What is the tangent space for intersection point of irreducible varieties. Given a (real) plane, I know the definition of tangent space for irreducible varieities. (If $P \in V(f_1, \cdots, f_n)$ irreducible, then $T_P V = V(f^{(1)}_{1,P},\cdots, f^{(1)}_{n,P})$.
Suppose $V=V_1\cup V_2$ is an irreducible decomposition. Then by taking the irreducible components, one can define tangent spaces for points not in intersection. But if $P \in V_1 \cap V_2$, what is the definition?
For an easy examples, let $V(xy)=V(x) \cup V(y)$. If we follow the definition in the above paragraph, then tangent spaces for $(0,t) \ (t\neq 0)$ will be $V(x)$, similarly for x-axis gives $V(y)$. What's for origin? 

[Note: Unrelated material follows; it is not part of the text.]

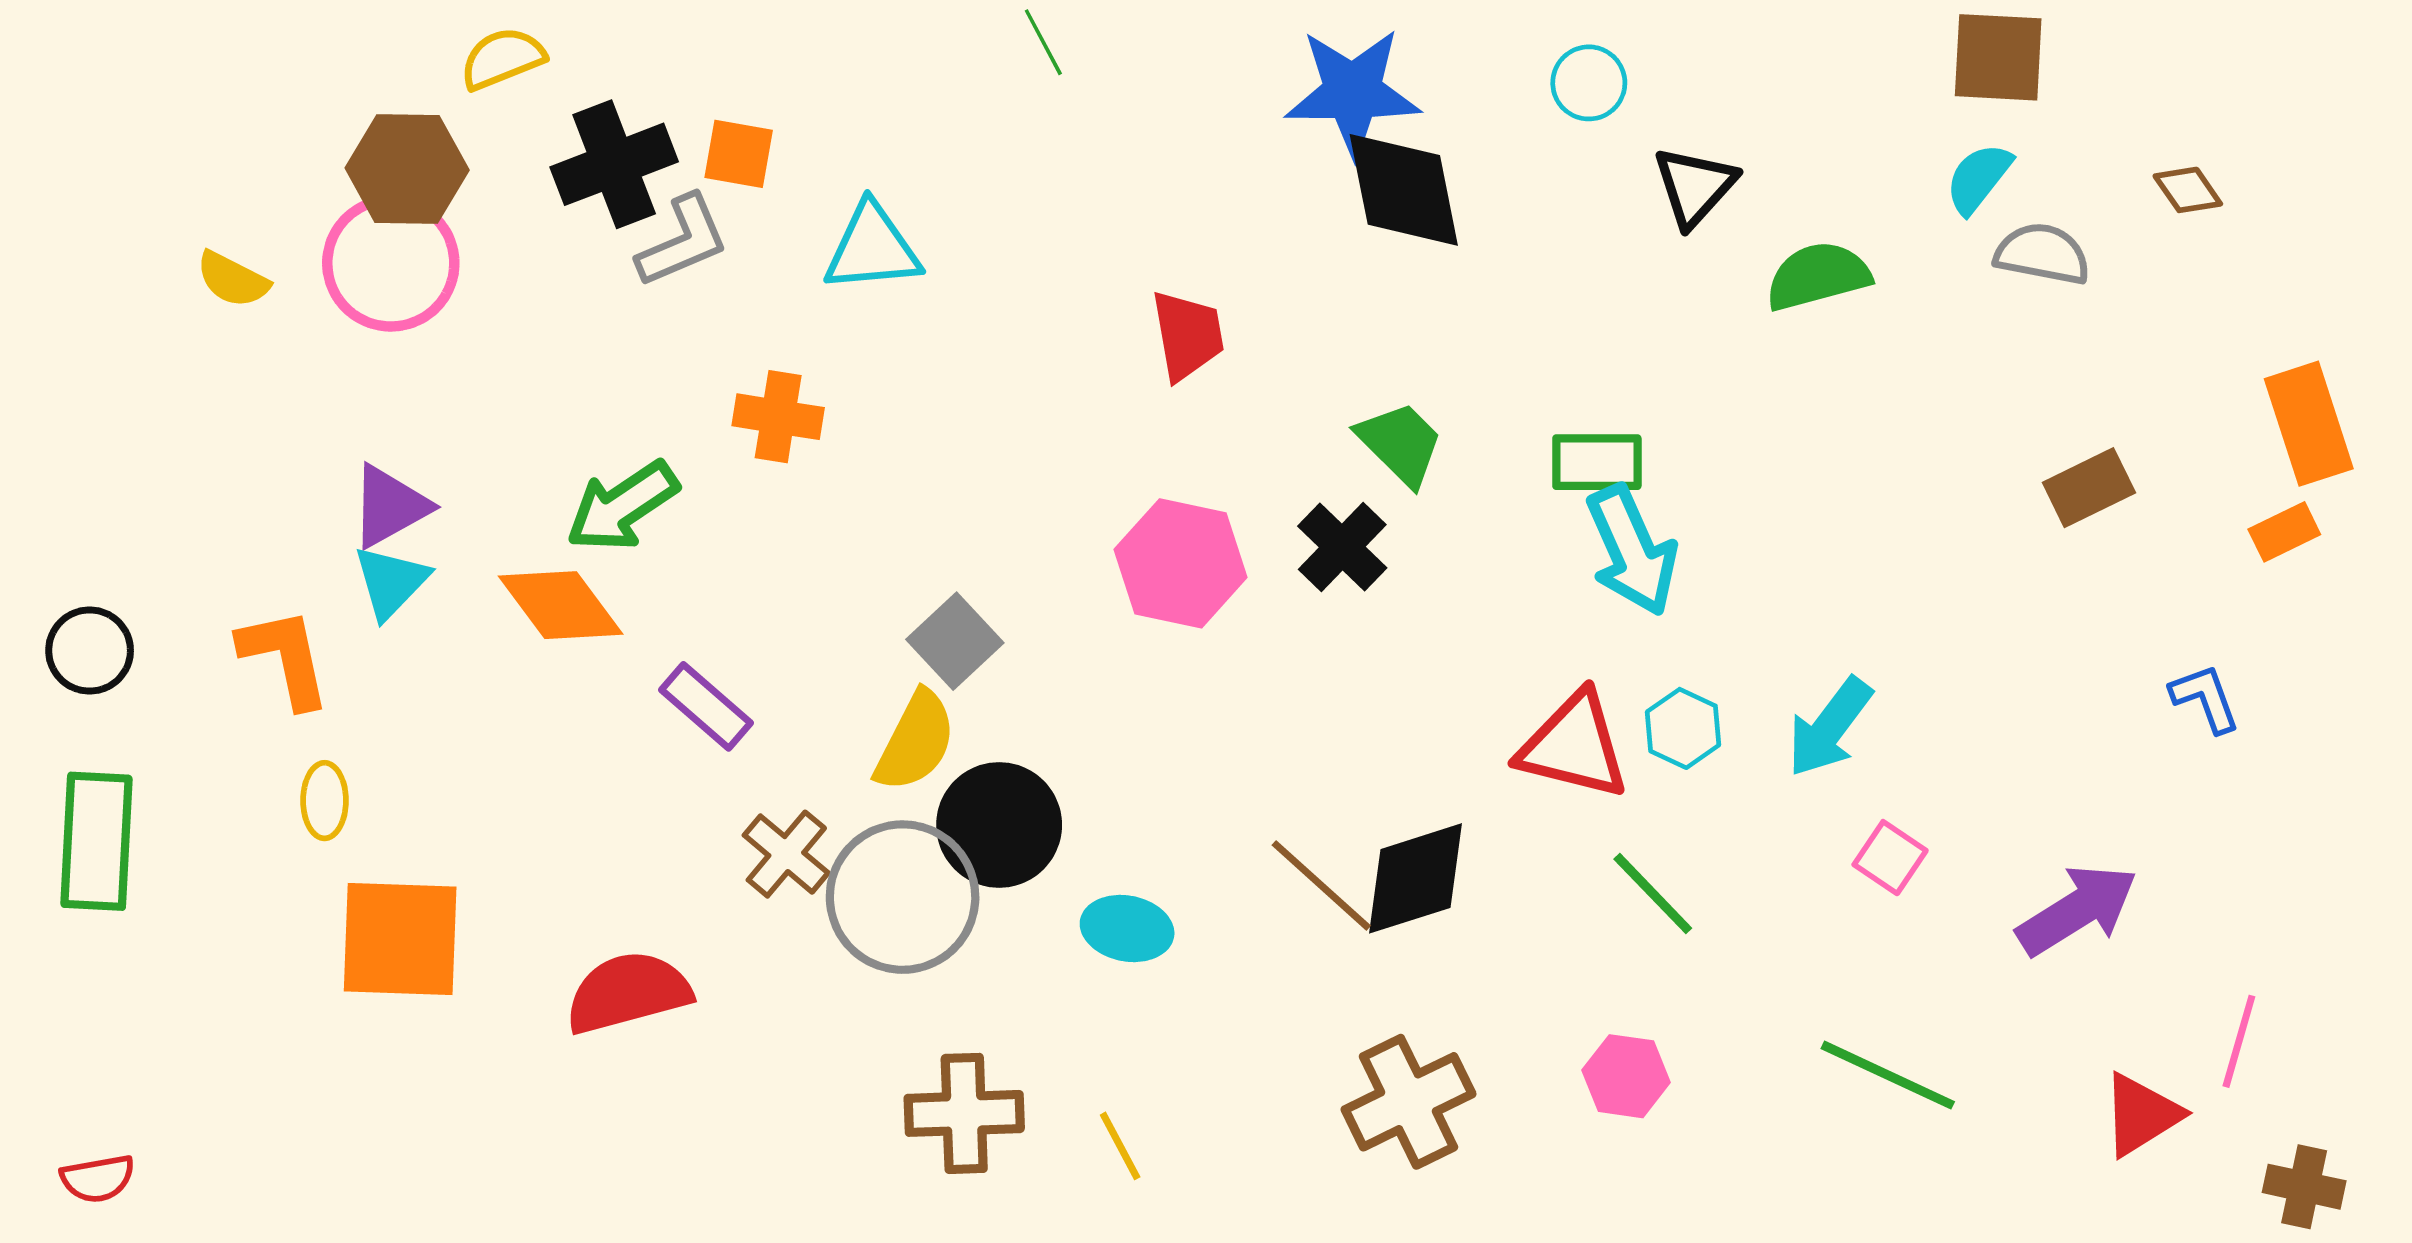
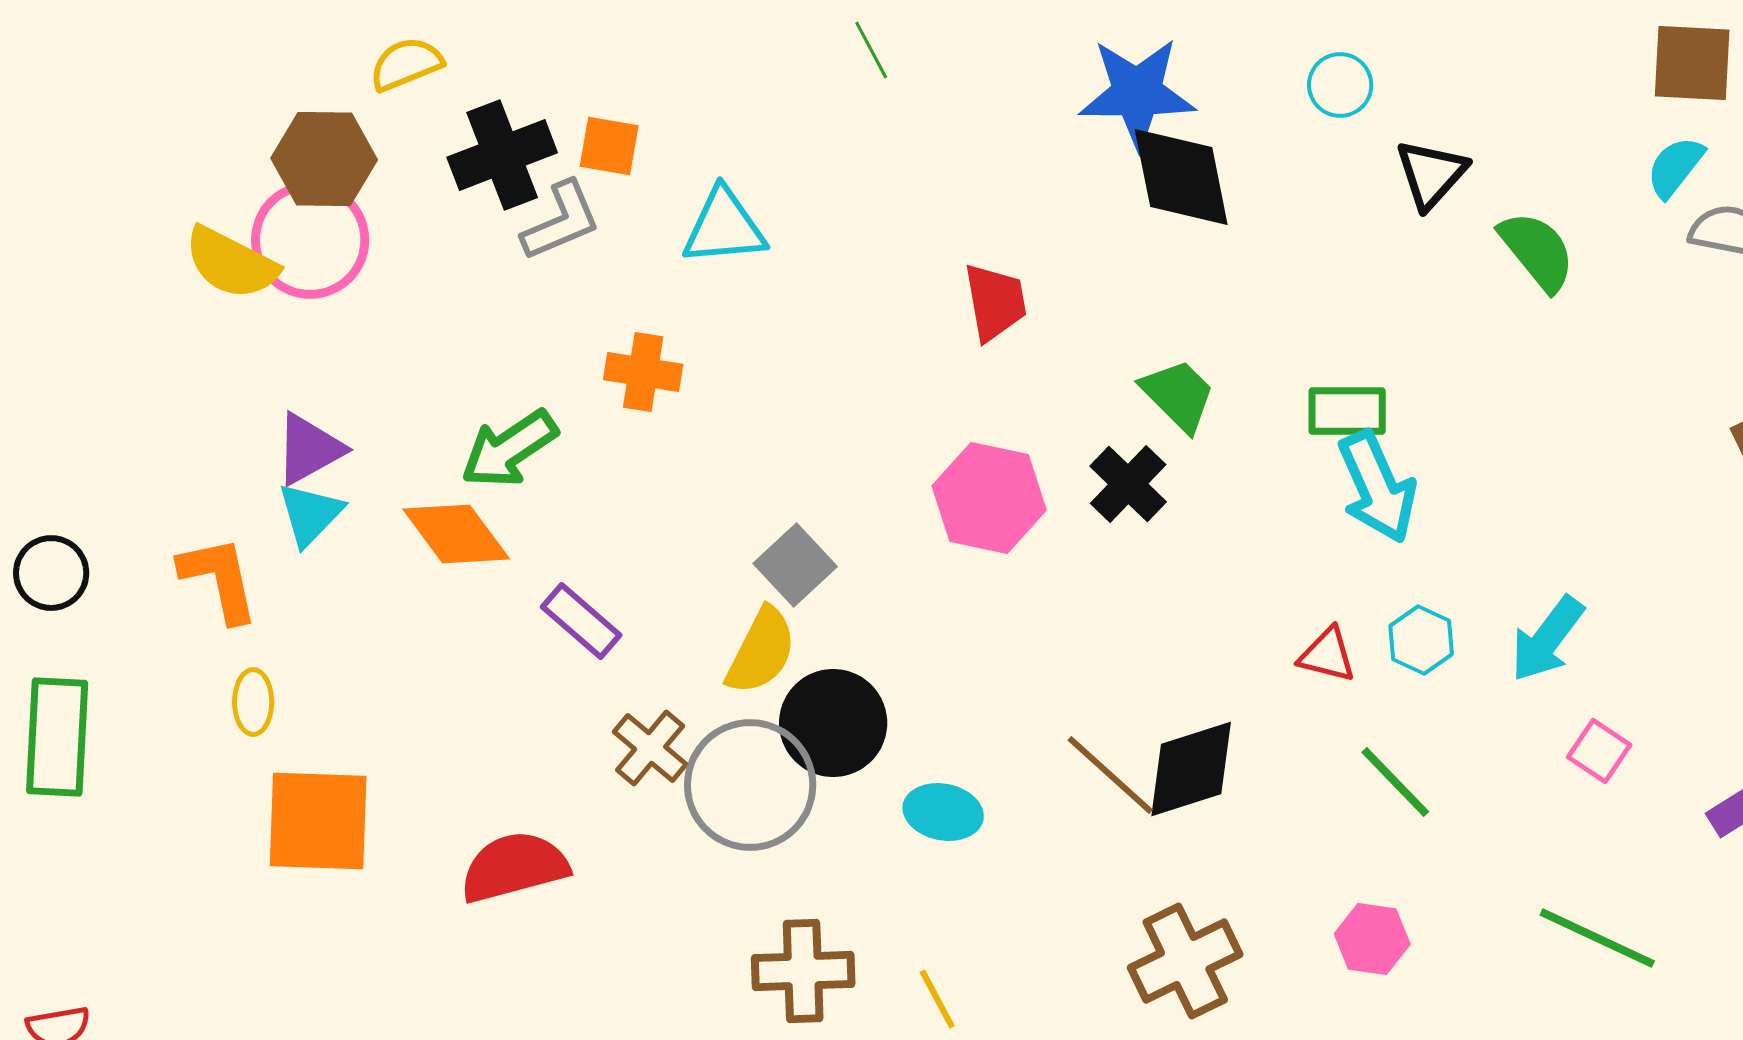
green semicircle: (1818, 276) -> (1537, 251), turned 66
yellow semicircle: (233, 279) -> (231, 263), moved, size x1.5
red triangle: (1574, 746) -> (1327, 655), size x0.6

It should be the whole plane as I take a look at some books. But I don't know why. False attempt: $O \in V(x,y)$ so that tangent space is just $V(x,y)=O$, a point. What's the problem?
 A: To answer your question directly, the definition does not care which point we choose on $V.$ Essentially, we are just computing the Taylor expansions of the defining equations at whatever point we like, and using the degree one part to define the tangent space.
By your definition, the tangent space of $V(xy)$ is spanned by the differential $dF$ of $F(x,y)=xy$ at the origin. We compute $dF = \frac{\partial F}{\partial x}(0,0)x+\frac{\partial F}{\partial y}(0,0)y=y|_{(0,0)}x+x|_{(0,0)}y=0,$ which is not surprising, since $F$ is a form of degree two. Thus, the tangent space of $V(xy)$ in $\Bbb A^2$ has defining equation $0,$ i.e. the whole $\Bbb A^2$ is tangent to $V(xy)$ at the origin.
Alternatively, we can proceed to compute the Zariski tangent space.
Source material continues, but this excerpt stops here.